This week I had a data set with Swiss postcodes (Postleitzahl; PLZ), and wanted to use this information to create a variable on the respondent’s canton. It turned out slightly less trivial than I thought.
Finding a list of postcodes with the canton indicated wasn’t difficult. I quickly realized, though, that the relationship between Swiss postcodes and cantons isn’t straightforward: 1000:1197 are in the canton of Vaud, 1200:1258 in the canton of Geneva, then back to Vaud, etc. Once we get to 1290, it becomes obvious that it’s even more complicated than that: the same postcode is used for municipalities in two different cantons.
Since the relationship between postcode and canton is quite messy, I decided to simply use a table to lookup; I was looking for a quick solution, not necessarily an elegant one.
It turns out, there are just 12 postcodes not clearly assignable to a single canton.
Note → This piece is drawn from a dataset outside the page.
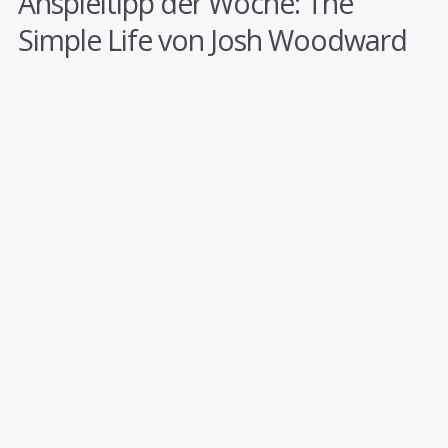
Anspieltipp der Woche: The
Simple Life von Josh Woodward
I looked more closely, and in most cases, the situation on the ground is a town or village in one canton, with a hamlet across the cantonal border. I assigned these to the larger settlement.
The R-code is available on github as a simple function that can be loaded using source()
, but essentially it’s a large table and a loop with a single line to match postcode and canton. All the ambiguous cases are clearly identified, making it easy to filter them out (e.g. a “NA” category).
I have updated the code on Gist to include postcodes not previously assigned, and to return “NA” when the input is not an existing postcode (i.e. not one in the database included).